After the night her mother had fled with Rennie and her sister, twelve months anywhere was a long stay. Pursuit and fear kept them on the move for years and ‘home’ was whatever caravan, on-site cabin or dingy flat they stored their backpacks in. Later, after her mother was dead and her father was serving his first sentence, Joanne upheld the rules, finding new schools, new jobs, new towns every six months or so. They never became attached – to places or people. They weren’t staying; there was no point. When Rennie finished high school, they followed the work: the beaches and resorts in summer, the snow and mountains in winter.
Then their father, Anthony, was released and the hunt started again. For two years, they skipped out on employers and rent, running and hiding, lying and ducking to keep their trail hidden. When it was over and the cops finally believed their story and a judge put their father away again, they suddenly had years ahead of them without needing to run. Rennie was twenty-three, Jo was twenty-six and neither of them knew how to stay in one place. They moved and worked and partied – until Rennie was backhanded by a man she’d slept with and lashed out. Dr Foy called it an ‘episode’. Jo said the bastard deserved it. Rennie worried about what was in her DNA.
Then they came here. Jo lasted three weeks. She wanted to head up the coast to somewhere bigger and brighter.
Rennie didn’t. There was no argument; they both knew it was coming: twenty-nine and thirty-two years of age was way past time for cutting the apron strings.
Rennie had planned to stay a year – long enough to fulfil her goal to sketch the bay through its seasons. She drew the wild southerlies and ferocious thunderstorms that battered the shore. And the lake when it was as still as a millpond and sailboats waited for a breath of wind; when it was chopped up and throwing windsurfers into the air. Then she did it all over again with paint and canvas. And she ran, worked at the cafe, made the tentative journey to friendship with Trish and Pav and Naomi, made love to Max and moved into his home. And for the first time in her life, she had one of her own.

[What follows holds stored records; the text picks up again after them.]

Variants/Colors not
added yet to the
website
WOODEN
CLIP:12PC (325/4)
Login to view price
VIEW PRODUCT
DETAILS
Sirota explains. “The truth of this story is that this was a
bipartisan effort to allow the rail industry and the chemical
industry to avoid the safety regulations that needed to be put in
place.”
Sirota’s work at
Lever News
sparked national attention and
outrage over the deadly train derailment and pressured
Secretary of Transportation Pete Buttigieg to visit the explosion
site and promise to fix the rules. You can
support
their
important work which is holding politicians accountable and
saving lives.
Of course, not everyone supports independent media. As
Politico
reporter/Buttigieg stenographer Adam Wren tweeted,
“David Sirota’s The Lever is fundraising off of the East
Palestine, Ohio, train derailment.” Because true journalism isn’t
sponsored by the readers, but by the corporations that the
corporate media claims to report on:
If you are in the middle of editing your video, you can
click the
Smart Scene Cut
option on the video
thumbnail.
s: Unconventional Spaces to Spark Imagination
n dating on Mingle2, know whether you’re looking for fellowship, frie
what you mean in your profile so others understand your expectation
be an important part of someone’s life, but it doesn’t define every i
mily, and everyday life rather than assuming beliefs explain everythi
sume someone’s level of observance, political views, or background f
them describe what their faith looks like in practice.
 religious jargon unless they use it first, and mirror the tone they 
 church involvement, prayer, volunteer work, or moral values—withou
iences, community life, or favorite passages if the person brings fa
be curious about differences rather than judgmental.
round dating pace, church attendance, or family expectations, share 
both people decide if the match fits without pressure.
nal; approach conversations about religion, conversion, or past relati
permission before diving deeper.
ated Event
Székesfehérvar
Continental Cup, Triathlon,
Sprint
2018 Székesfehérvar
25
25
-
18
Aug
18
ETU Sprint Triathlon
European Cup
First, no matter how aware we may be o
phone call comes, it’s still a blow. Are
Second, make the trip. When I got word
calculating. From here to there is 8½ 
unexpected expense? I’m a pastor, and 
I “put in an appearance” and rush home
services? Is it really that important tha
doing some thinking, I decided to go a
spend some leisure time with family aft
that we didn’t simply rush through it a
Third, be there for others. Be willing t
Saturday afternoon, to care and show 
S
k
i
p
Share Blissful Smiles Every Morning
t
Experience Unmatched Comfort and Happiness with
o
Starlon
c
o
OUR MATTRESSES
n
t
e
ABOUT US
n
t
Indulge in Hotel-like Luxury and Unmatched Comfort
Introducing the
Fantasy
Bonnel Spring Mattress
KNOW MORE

She told Max she wouldn’t stay. Told herself she’d eventually pick up and leave like she always had. She figured there’d be an argument or a drifting apart, and driving off into the sunset would be the obvious step. And when her father came out of prison the next time, there’d be no encumbrances. When she and Jo had word of his release, they’d hit the road again and get on with the life they’d been dished up, staying out of sight and trying to keep others out of his path.
It hadn’t occurred to her that Max might love her, that there might never be a breaking point, that she wouldn’t get restless. Or that her heart was capable of tenderness and compassion and forgiveness and trust. And love.

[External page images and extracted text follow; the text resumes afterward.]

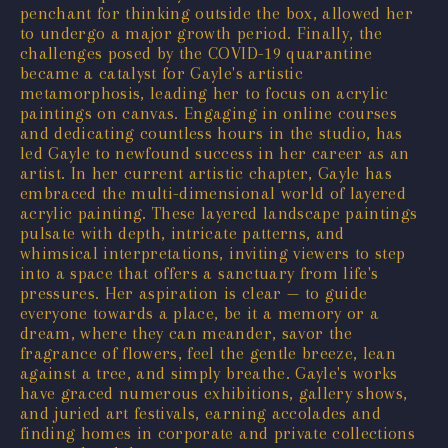
penchant for thinking outside the box, allowed her
to undergo a major growth period. Finally, the
challenges posed by the COVID-19 quarantine
became a catalyst for Gayle's artistic
metamorphosis, leading her to focus on acrylic
paintings on canvas. Engaging in online courses
and dedicating countless hours in the studio, has
led Gayle to newfound success in her career as an
artist. In her current artistic chapter, Gayle has
embraced the multi-dimensional world of layered
acrylic painting. These layered landscape paintings
pulsate with depth, intricate patterns, and
whimsical interpretations, inviting viewers to step
into a space that offers a sanctuary from life's
pressures. Her aspiration is clear — to guide
everyone towards a place, be it a memory or a
dream, where they can meander, savor the
fragrance of flowers, feel the gentle breeze, lean
against a tree, and simply breathe. Gayle's works
have graced numerous exhibitions, gallery shows,
and juried art festivals, earning accolades and
finding homes in corporate and private collections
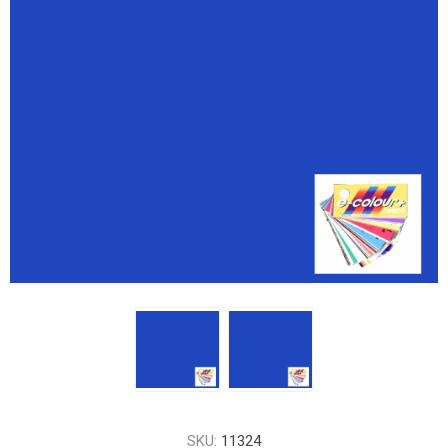
SKU:
11324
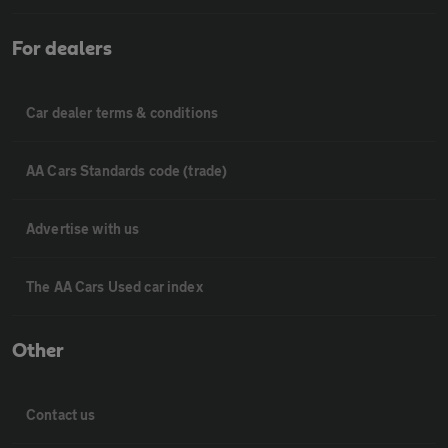
For dealers
Car dealer terms & conditions
AA Cars Standards code (trade)
Advertise with us
The AA Cars Used car index
Other
Contact us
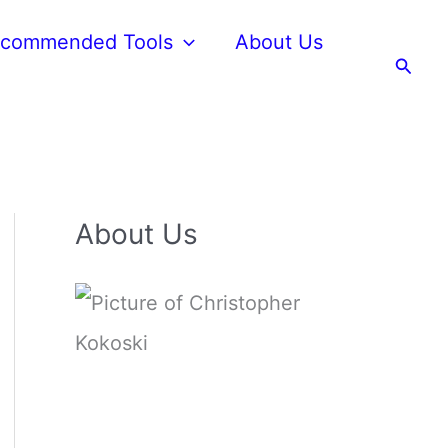
commended Tools
About Us
Searc
About Us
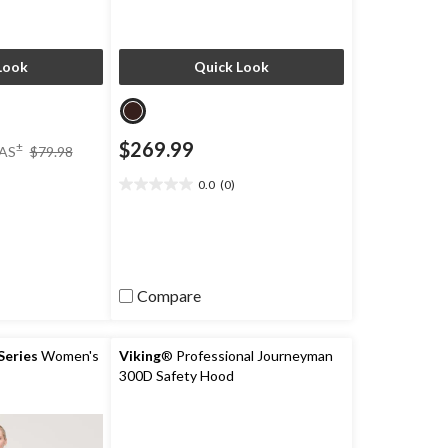
Look
Quick Look
price
$269.99
±
AS
$79.98
was
$79.98
0.0
(0)
0.0
)
out
of
5
stars.
Compare
eries
Women's
Viking
® Professional Journeyman
300D Safety Hood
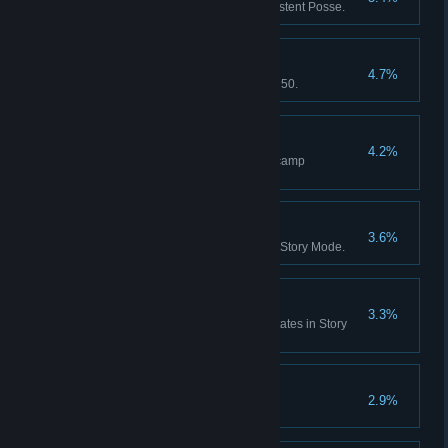
Red Dead Online: Form a Persistent Posse.
Notorious
4.7%
Red Dead Online: Reach Rank 50.
Home Comforts
4.2%
Red Dead Online: Purchase 5 camp
improvements.
Skin Deep
3.6%
Skin every species of animal in Story Mode.
Zoologist
3.3%
Study every animal across all states in Story
Mode.
Paying Respects
2.9%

Almost back at the car, she aimed the key, watched the flash of amber lights as the locks disconnected and felt the pull of the place like a magnet under her feet. Sanity. Serenity. Home. She took a last, fruitless glance around the picnic area, pulled open the driver’s door and told herself Max hadn’t left. This was his home more than it ever was hers.
Rennie drove on around the Garrigurrang Point loop, along the south side of the finger, past the top end of the main street where there were houses instead of shops and onto the shores of Winsweep Bay, meeting up with the road she and Max went in on last night. She slowed to search the winding verge again, not expecting to find anything new, wondering if she missed something the last time.